_SUPPLIED ENTRIES:_
=== Section Start ===
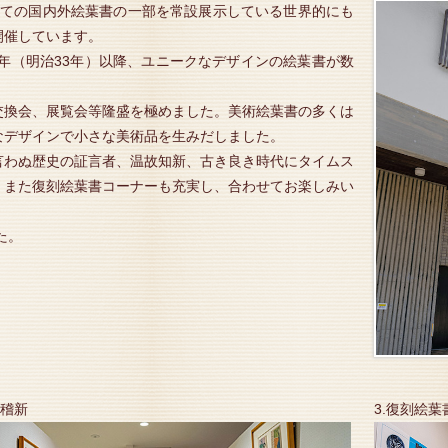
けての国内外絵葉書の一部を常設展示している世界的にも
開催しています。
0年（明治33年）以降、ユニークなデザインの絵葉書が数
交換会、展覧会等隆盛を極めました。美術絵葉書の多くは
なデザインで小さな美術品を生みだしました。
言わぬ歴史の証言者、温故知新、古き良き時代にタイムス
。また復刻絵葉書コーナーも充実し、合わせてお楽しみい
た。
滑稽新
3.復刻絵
=== Section End ===
=== Section Start ===
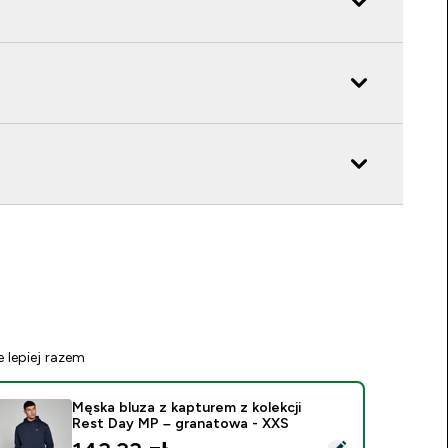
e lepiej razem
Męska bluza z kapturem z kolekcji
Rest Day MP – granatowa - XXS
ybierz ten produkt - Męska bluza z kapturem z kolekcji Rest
=== Section End ===
=== Section Start ===
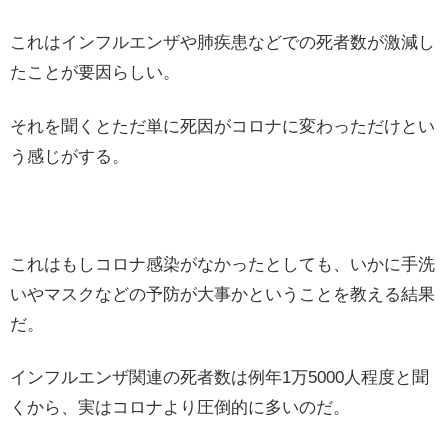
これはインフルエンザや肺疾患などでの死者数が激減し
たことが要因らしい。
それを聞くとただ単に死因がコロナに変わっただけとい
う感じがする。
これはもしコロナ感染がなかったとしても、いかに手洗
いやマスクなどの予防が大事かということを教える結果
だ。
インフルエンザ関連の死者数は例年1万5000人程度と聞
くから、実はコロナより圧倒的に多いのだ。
=== Section End ===
_TASK TO CARRY OUT:_
Beginning at the line above with "e lepiej razem" and finishing at the line with "ybierz ten produkt", return each line exactly and return nothing else.

_ANSWER SPACE:_
e lepiej razem
Męska bluza z kapturem z kolekcji
Rest Day MP – granatowa - XXS
ybierz ten produkt - Męska bluza z kapturem z kolekcji Rest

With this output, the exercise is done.